### What is expected
When you transcribe the listing, keep each line exact and drop the pictures.

### Excerpted records
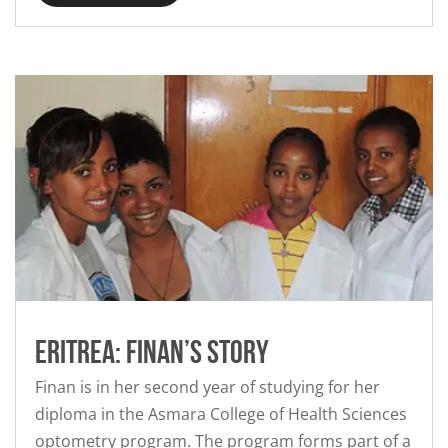
Eritrea: Finan’s story
Finan is in her second year of studying for her
diploma in the Asmara College of Health Sciences
optometry program. The program forms part of a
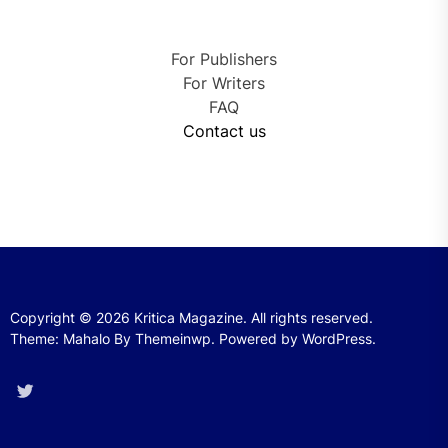
For Publishers
For Writers
FAQ
Contact us
Copyright © 2026
Kritica Magazine.
All rights reserved.
Theme: Mahalo By
Themeinwp.
Powered by
WordPress.
Twitter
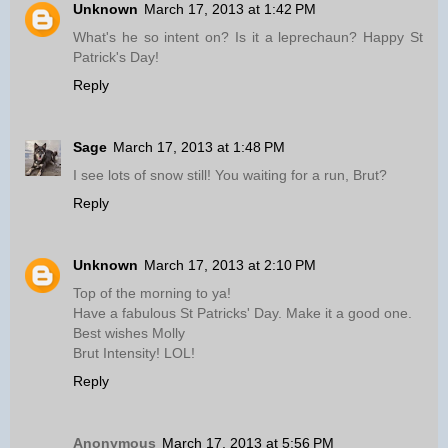
Unknown
March 17, 2013 at 1:42 PM
What's he so intent on? Is it a leprechaun? Happy St
Patrick's Day!
Reply
Sage
March 17, 2013 at 1:48 PM
I see lots of snow still! You waiting for a run, Brut?
Reply
Unknown
March 17, 2013 at 2:10 PM
Top of the morning to ya!
Have a fabulous St Patricks' Day. Make it a good one.
Best wishes Molly
Brut Intensity! LOL!
Reply
Anonymous
March 17, 2013 at 5:56 PM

### Solution to this problem
Eritrea: Finan’s story
Finan is in her second year of studying for her
diploma in the Asmara College of Health Sciences
optometry program. The program forms part of a
For Publishers
For Writers
FAQ
Contact us
Copyright © 2026
Kritica Magazine.
All rights reserved.
Theme: Mahalo By
Themeinwp.
Powered by
WordPress.
Twitter
Unknown
March 17, 2013 at 1:42 PM
What's he so intent on? Is it a leprechaun? Happy St
Patrick's Day!
Reply
Sage
March 17, 2013 at 1:48 PM
I see lots of snow still! You waiting for a run, Brut?
Reply
Unknown
March 17, 2013 at 2:10 PM
Top of the morning to ya!
Have a fabulous St Patricks' Day. Make it a good one.
Best wishes Molly
Brut Intensity! LOL!
Reply
Anonymous
March 17, 2013 at 5:56 PM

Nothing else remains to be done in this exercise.